May 16

Deeply researched interviews

5 Comments

Tim

May 17

Flashcards link seems to be broken!

Alistair Penbroke

May 16

> But he says, it took Nvidia, which has the best kernel engineers in the world, a long time to optimize for Blackwell, which suggests that actually it’s quite hard, and might not be super easy to close the loop on.

But did the Blackwell kernel engineers have access to frontier AI? Given the Blackwell lead times they'd have been doing it mostly by hand, right? I'm not sure this fact tells us much about whether kernel engineering will remain human for long.

MetaCortex Dynamics

May 16

The failure categories your source describes are instances of the same structural mechanism at different operational locations: unwitnessed semantic drift.

Causality-breaking in expert-choice routing is WHENCE-witness failure. Token n's routing depends on token n+k's affinity.
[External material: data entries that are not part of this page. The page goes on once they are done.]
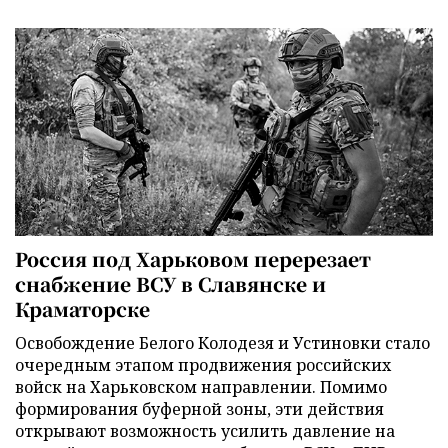
Россия под Харьковом перерезает
снабжение ВСУ в Славянске и
Краматорске
Освобождение Белого Колодезя и Устиновки стало
очередным этапом продвижения российских
войск на Харьковском направлении. Помимо
формирования буферной зоны, эти действия
открывают возможность усилить давление на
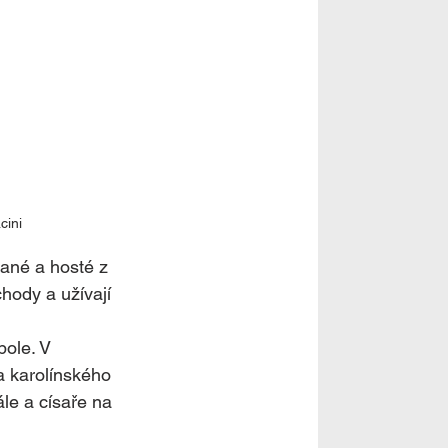
cini
čané a hosté z 
hody a užívají 
ole. V 
a karolínského 
le a císaře na 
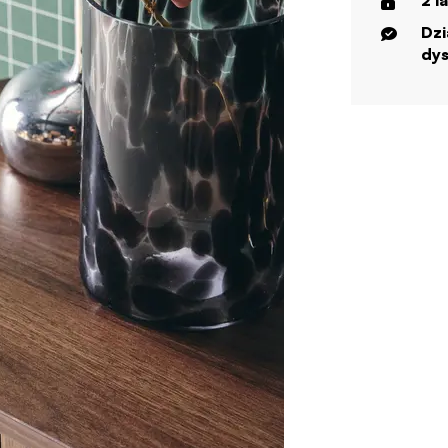
2 l
Dzi
dys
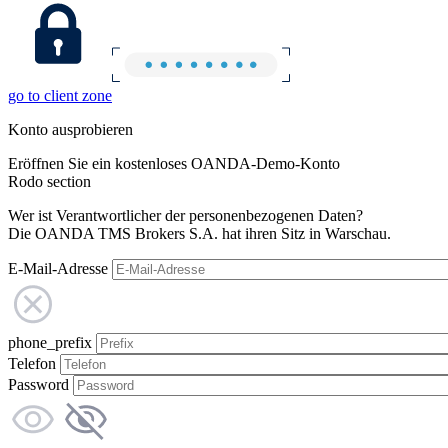
go to client zone
Konto ausprobieren
Eröffnen Sie ein kostenloses OANDA-Demo-Konto
Rodo section
Wer ist Verantwortlicher der personenbezogenen Daten?
Die OANDA TMS Brokers S.A. hat ihren Sitz in Warschau.
E-Mail-Adresse
phone_prefix
Telefon
Password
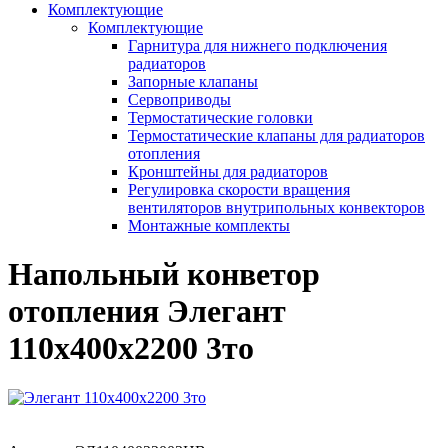
Комплектующие
Комплектующие
Гарнитура для нижнего подключения
радиаторов
Запорные клапаны
Сервоприводы
Термостатические головки
Термостатические клапаны для радиаторов
отопления
Кронштейны для радиаторов
Регулировка скорости вращения
вентиляторов внутрипольных конвекторов
Монтажные комплекты
Напольный конветор
отопления Элегант
110x400x2200 3то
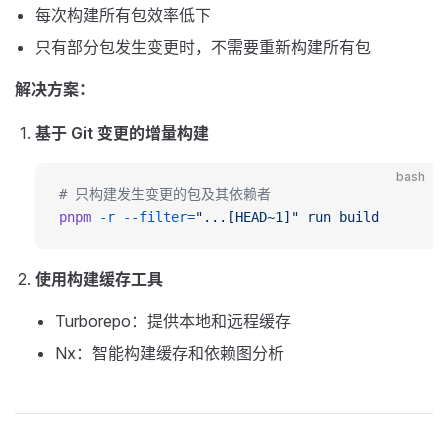
每次构建所有包效率低下
只有部分包发生变更时，不需要重新构建所有包
解决方案：
基于 Git 变更的增量构建
bash
# 只构建发生变更的包及其依赖者
pnpm
 -r
 --filter=
"...[HEAD~1]"
 run
 build
使用构建缓存工具
Turborepo：提供本地和远程缓存
Nx：智能构建缓存和依赖图分析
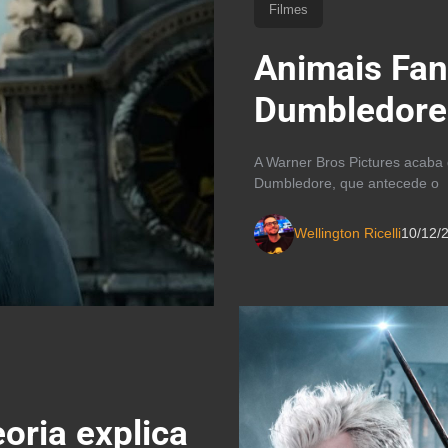
Filmes
Animais Fan
Dumbledore 
A Warner Bros Pictures acaba 
Dumbledore, que antecede o
Wellington Ricelli
10/12/
oria explica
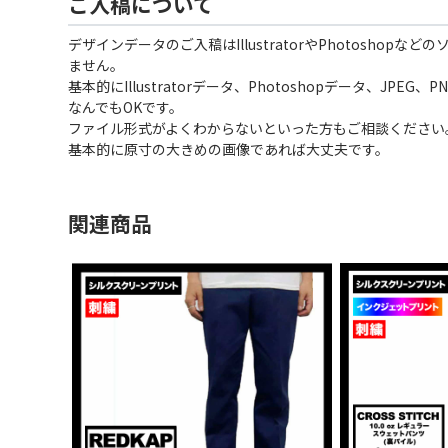
ご入稿について
デザインデータのご入稿はIllustratorやPhotoshopな
ません。
基本的にIllustratorデータ、Photoshopデータ、JPEG
なんでもOKです。
ファイル形式がよくわからないといった方もご相談ください
基本的に原寸の大きめの画像であれば大丈夫です。
関連商品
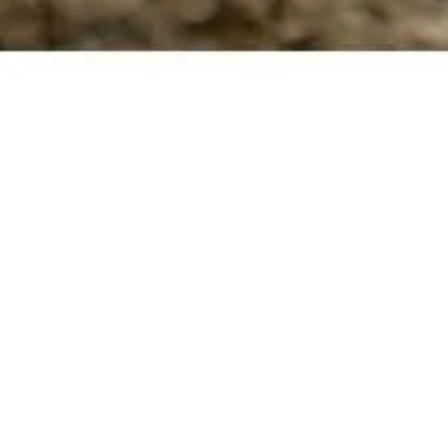
BASSE-C
ANIMAUX
Parce que notre marché est 
des poules pondeuses et to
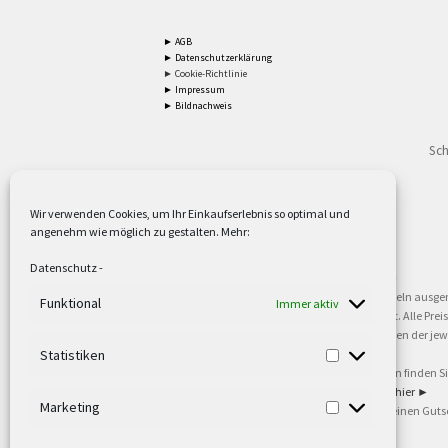
► AGB
► Datenschutzerklärung
► Cookie-Richtlinie
► Impressum
► Bildnachweis
Sch
Wir verwenden Cookies, um Ihr Einkaufserlebnis so optimal und
angenehm wie möglich zu gestalten. Mehr:
2
Lieferzeiten gelten mit Express-24.
Mehr ►
Datenschutz
-
3
Nur für Firmen, Mindestbestellwert: 50,- €.
Mehr ►
5
Versandkostenfrei ab 59,90 € Nettowarenwert. Inseln ausge
Funktional
Immer aktiv
oder gewerblichen Tätigkeit. Kein Verkauf an privat. Alle Pr
sind Warenzeichen oder eingetragene Warenzeichen der jewei
Statistiken
►
6
Weitere Informationen und Zahlungsbedingungen finden S
7
Informationen zu unseren Lieferzeiten finden Sie
hier ►
Marketing
8
Ab 79,- Nettowarenwert. Es gelten unsere allgemeinen Guts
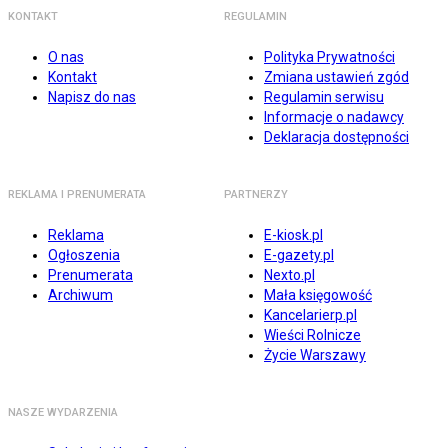
KONTAKT
REGULAMIN
O nas
Polityka Prywatności
Kontakt
Zmiana ustawień zgód
Napisz do nas
Regulamin serwisu
Informacje o nadawcy
Deklaracja dostępności
REKLAMA I PRENUMERATA
PARTNERZY
Reklama
E-kiosk.pl
Ogłoszenia
E-gazety.pl
Prenumerata
Nexto.pl
Archiwum
Mała księgowość
Kancelarierp.pl
Wieści Rolnicze
Życie Warszawy
NASZE WYDARZENIA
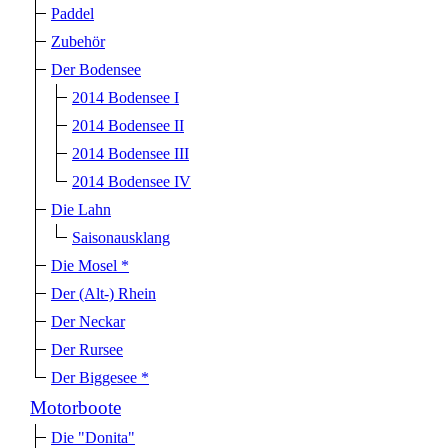
Paddel
Zubehör
Der Bodensee
2014 Bodensee I
2014 Bodensee II
2014 Bodensee III
2014 Bodensee IV
Die Lahn
Saisonausklang
Die Mosel *
Der (Alt-) Rhein
Der Neckar
Der Rursee
Der Biggesee *
Motorboote
Die "Donita"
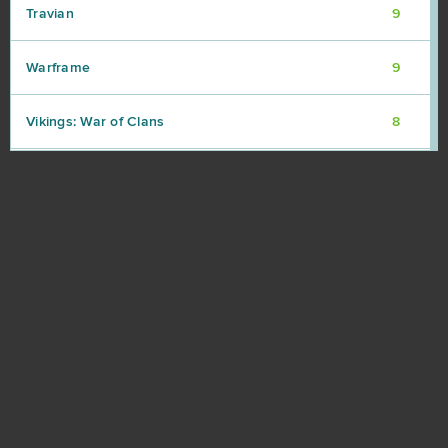
Travian
9
Warframe
9
Vikings: War of Clans
8
Point Blank
7
Rail Nation
7
Ikariam
6
Minecraft
6
Karos: Начало
5
League of Angels 2
5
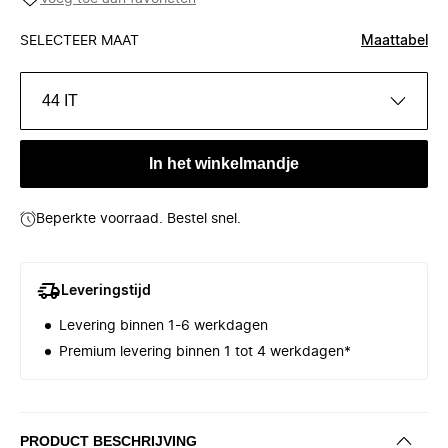
SELECTEER MAAT
Maattabel
44 IT
In het winkelmandje
Beperkte voorraad. Bestel snel.
Leveringstijd
Levering binnen 1-6 werkdagen
Premium levering binnen 1 tot 4 werkdagen*
PRODUCT BESCHRIJVING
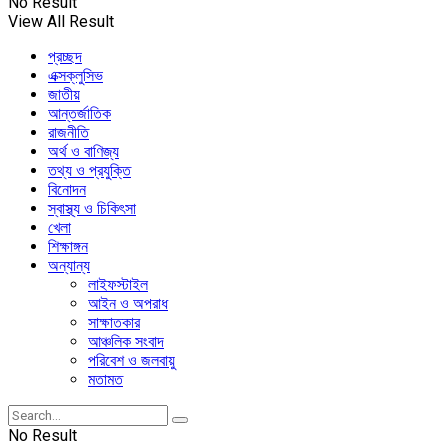
No Result
View All Result
প্রচ্ছদ
এক্সক্লুসিভ
জাতীয়
আন্তর্জাতিক
রাজনীতি
অর্থ ও বাণিজ্য
তথ্য ও প্রযুক্তি
বিনোদন
স্বাস্থ্য ও চিকিৎসা
খেলা
শিক্ষাঙ্গন
অন্যান্য
লাইফস্টাইল
আইন ও অপরাধ
সাক্ষাতকার
আঞ্চলিক সংবাদ
পরিবেশ ও জলবায়ু
মতামত
No Result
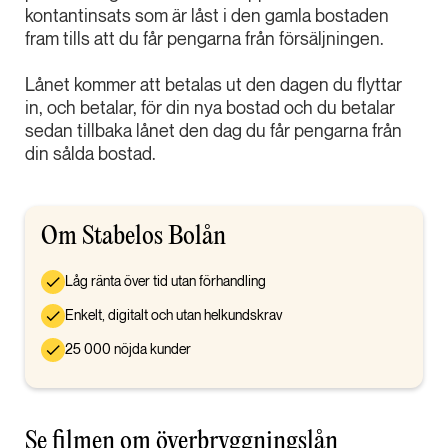
kontantinsats som är låst i den gamla bostaden
fram tills att du får pengarna från försäljningen.
Lånet kommer att betalas ut den dagen du flyttar
in, och betalar, för din nya bostad och du betalar
sedan tillbaka lånet den dag du får pengarna från
din sålda bostad.
Om Stabelos Bolån
Låg ränta över tid utan förhandling
Enkelt, digitalt och utan helkundskrav
25 000 nöjda kunder
Se filmen om överbryggningslån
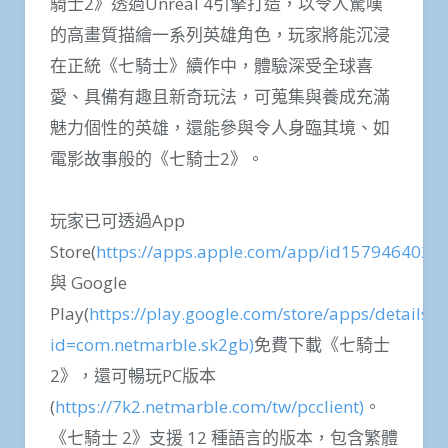
騎士2》透過Unreal 4引擎打造，以令人驚嘆
的高畫質描繪一系列英雄角色，玩家將能沉浸
在正統《七騎士》續作中，體驗深受全球喜
愛、具備有趣且新奇玩法，可蒐集與養成充滿
魅力個性的英雄，還能參與令人身臨其境、如
電影故事般的《七騎士2》。
玩家已可透過App
Store(
https://apps.apple.com/app/id1579464028)
與 Google
Play(
https://play.google.com/store/apps/details?
id=com.netmarble.sk2gb)
免費下載《七騎士
2》，還可暢玩PC版本
(
https://7k2.netmarble.com/tw/pcclient)
。
《七騎士 2》支援 12 種語言的版本，包含繁體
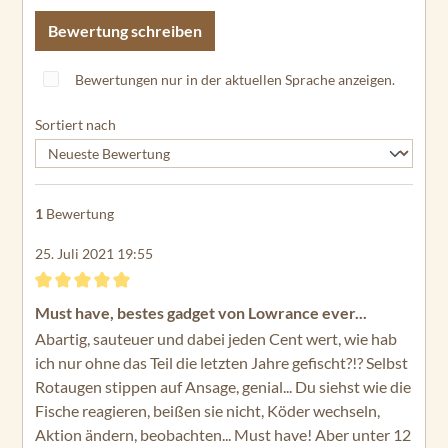
Bewertung schreiben
Bewertungen nur in der aktuellen Sprache anzeigen.
Sortiert nach
1
Bewertung
25. Juli 2021 19:55
Bewertung mit 5 von 5 Sternen
Must have, bestes gadget von Lowrance ever...
Abartig, sauteuer und dabei jeden Cent wert, wie hab
ich nur ohne das Teil die letzten Jahre gefischt?!? Selbst
Rotaugen stippen auf Ansage, genial... Du siehst wie die
Fische reagieren, beißen sie nicht, Köder wechseln,
Aktion ändern, beobachten... Must have! Aber unter 12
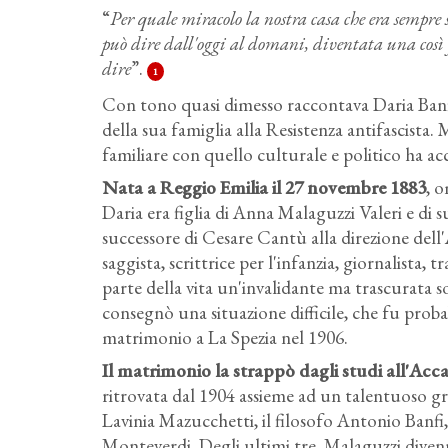
“
Per quale miracolo la nostra casa che era sempre s
può dire dall'oggi al domani, diventata una così 
dire
”.
1
Con tono quasi dimesso raccontava Daria Banfi 
della sua famiglia alla Resistenza antifascista
familiare con quello culturale e politico ha ac
Nata a Reggio Emilia il 27 novembre 1883
, 
Daria era figlia di Anna Malaguzzi Valeri e di 
successore di Cesare Cantù alla direzione dell
saggista, scrittrice per l'infanzia, giornalista, 
parte della vita un'invalidante ma trascurata so
consegnò una situazione difficile, che fu prob
matrimonio a La Spezia nel 1906.
Il matrimonio la strappò dagli studi all'Acca
ritrovata dal 1904 assieme ad un talentuoso gr
Lavinia Mazucchetti, il filosofo Antonio Banfi
Monteverdi. Degli ultimi tre, Malaguzzi divenn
Training-time WHENCE includes future tokens; deployment-time WHENCE does not. The model learns associations that were never witnessed for their actual derivation chain. The drift between training-WHENCE and deployment-WHENCE is what produces the underwhelming downstream behavior, not the routing strategy itself.

FP16 collective-accumulation bug is WHAT-witness failure. Each +1 operation past 1024 rounds back without any witness asking WHAT is actually being accumulated. The arithmetic operation produced output token-by-token; the structural fact that the accumulator state had silently saturated was unwitnessed. The bug took forever to find because the system had no witness-probing infrastructure to surface it during training.

Token dropping is the same pattern in WHEN-witness regime. Drop-decisions depend on later-arriving stronger matches. No witness probes WHEN the drop decision was made or WHENCE the later match arrived. Drift accumulates across batches.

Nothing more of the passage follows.